Although this contains all twelve notes of the chromatic scale, there is a strong tonal undercurrent: the first three notes of the row make up a G minor triad; notes three to five are a D major triad; notes five to seven are an A minor triad; notes seven to nine are an E major triad;

and the last four notes (B, C♯, E♭, F) and the first (G) together make up part of a whole tone scale. The roots of the four triads correspond to the open strings of the violin, which is highlighted in the opening passage of the piece.
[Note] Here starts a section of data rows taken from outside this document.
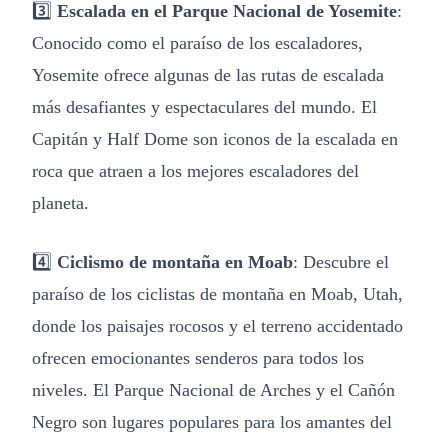
3️⃣
Escalada en el Parque Nacional de Yosemite
:
Conocido como el paraíso de los escaladores,
Yosemite ofrece algunas de las rutas de escalada
más desafiantes y espectaculares del mundo. El
Capitán y Half Dome son iconos de la escalada en
roca que atraen a los mejores escaladores del
planeta.
4️⃣
Ciclismo de montaña en Moab
: Descubre el
paraíso de los ciclistas de montaña en Moab, Utah,
donde los paisajes rocosos y el terreno accidentado
ofrecen emocionantes senderos para todos los
niveles. El Parque Nacional de Arches y el Cañón
Negro son lugares populares para los amantes del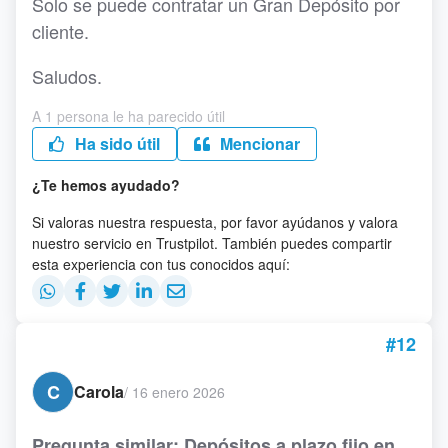
Solo se puede contratar un Gran Depósito por
cliente.
Saludos.
A 1 persona le ha parecido útil
Ha sido útil
Mencionar
¿Te hemos ayudado?
Si valoras nuestra respuesta, por favor ayúdanos y valora
nuestro servicio en Trustpilot. También puedes compartir
esta experiencia con tus conocidos aquí:
#12
C
Carola
/
16 enero 2026
Pregunta similar: Depósitos a plazo fijo en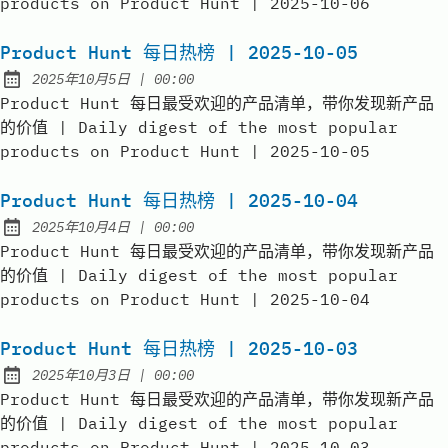
products on Product Hunt | 2025-10-06
Product Hunt 每日热榜 | 2025-10-05
at
2025年10月5日
|
00:00
Published:
Product Hunt 每日最受欢迎的产品清单，带你发现新产品
的价值 | Daily digest of the most popular
products on Product Hunt | 2025-10-05
Product Hunt 每日热榜 | 2025-10-04
at
2025年10月4日
|
00:00
Published:
Product Hunt 每日最受欢迎的产品清单，带你发现新产品
的价值 | Daily digest of the most popular
products on Product Hunt | 2025-10-04
Product Hunt 每日热榜 | 2025-10-03
at
2025年10月3日
|
00:00
Published:
Product Hunt 每日最受欢迎的产品清单，带你发现新产品
的价值 | Daily digest of the most popular
products on Product Hunt | 2025-10-03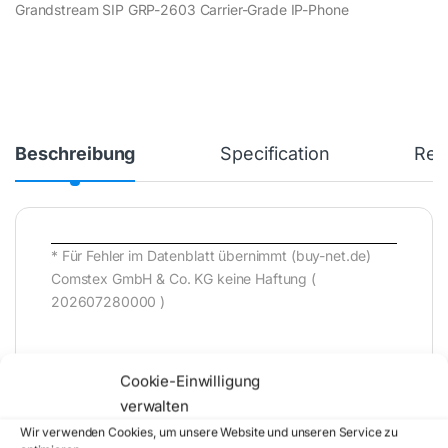
Grandstream SIP GRP-2603 Carrier-Grade IP-Phone
Beschreibung
Specification
Rev
* Für Fehler im Datenblatt übernimmt (buy-net.de)
Comstex GmbH & Co. KG keine Haftung (
202607280000 )
Cookie-Einwilligung
verwalten
Wir verwenden Cookies, um unsere Website und unseren Service zu
Artikelnummer:
GRP2603
Kategorie: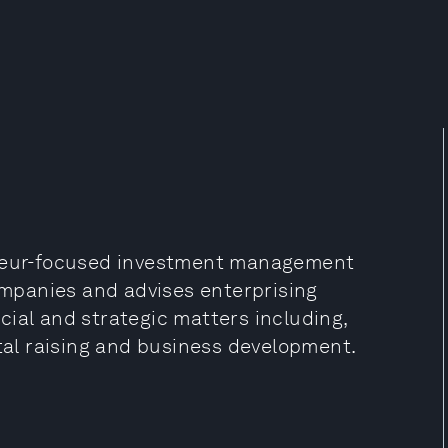
eneur-focused investment management
companies and advises enterprising
ial and strategic matters including,
ital raising and business development.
The resulting triads are thus fifth-related and form a cadence, which we hear directly before the row is played by the violin for the first time. Moreover, the four chords above contain the note sequence B (B♭) – A – C – H (B♮), the BACH motif, thus connecting the piece to Johann Sebastian Bach, whose music plays a crucial role in the piece.

The row's last four notes, ascending whole tones, are also the first four notes of the chorale melody "Es ist genug" ("It is enough"). Bach composed a four-part setting of the hymn by Franz Joachim Burmeister with a melody by Johann Rudolph Ahle to conclude his cantata O Ewigkeit, du Donnerwort, BWV 60 (O eternity, you thunderous word). The first four measures are shown below.

Berg quotes this chorale in the last movement of the piece, where Bach's harmonization is heard in the clarinets.

In 1957, Ernst Krenek identified another quoted tonal passage in the work as a Carinthian folk song. (Note: Herwig Knaus later did the same, without reference to Krenek, in "Die Kärtner Volkweise aus Alban Bergs Violinkonzert". Mosco Carner translated Knaus's work on this, including the text of the song, into English.) Bryan Simms and Charlotte Erwin described it, "A Vögele af'n Zweschpm-bam", (Note: "A birdie on the plum tree") as a "yodeling song with a saucy, ribald text". It appears in the second section of the first movement and returns briefly before the coda in the second movement. This is perhaps the only section that does not derive its materials from the row.

Anthony Pople calls the concerto "less serial than Lulu", containing originally serial material later repeated or developed outside that framework, in addition to small adjustments throughout to avoid bare octaves.

== Premieres ==
- World premiere: 19 April 1936, Palau de la Música Catalana, Barcelona, at the 1936 International Society for Contemporary Music Festival. Louis Krasner played the solo part, accompanied by the Pau Casals Orchestra under Hermann Scherchen.
  - Anton Webern was intended to be the conductor. Reports vary as to whether he was ill or was emotionally unable to cope with the subject matter of the music. In any case, Scherchen happened to be there for the Festival, and he was drafted at the literal 11th hour: the first time he ever saw the score was at 11 pm the night before the premiere, and the next morning there was time for only half an hour rehearsal.
- British private premiere: 1 May 1936, London, at an invitation-only concert. Krasner was again the soloist (at the invitation of the BBC producer Edward Clark, who had attended the world premiere in Barcelona), and Webern conducted the BBC Symphony Orchestra. This performance was recorded on acetate discs, which survived in Krasner's collection. The performance was broadcast on the BBC on Berg's centenary, 9 February 1985 and later released on CD.
- Austrian and European premiere: 25 October 1936, Vienna, Krasner with the Vienna Philharmonic under Otto Klemperer. The violinist Arnold Rosé came out of retirement to lead the string section. This performance was also recorded.
- British public premiere: 9 December 1936, London, at the Queen's Hall in a BBC concert. Krasner was again the soloist, and Sir Henry Wood conducted the BBC Symphony Orchestra.

=== Revised version ===
Berg did not have time to review the score or correct any errors. This was finally done in the 1990s by Professor Douglas Jarman, Principal Lecturer in Academic Studies at the Royal Northern College of Music, Manchester. The premiere of the revised version was given in Vienna in 1996, with Daniel Hope as soloist. Hope also made the first recording of this version, in 2004 with the BBC Symphony Orchestra under Paul Watkins.

== Jerome Robbins's "In Memory of..." ==
In 1985, the New York City Ballet premiered In Memory of..., a setting of the concerto choreographed by Jerome Robbins, with Suzanne Farrell in the central role.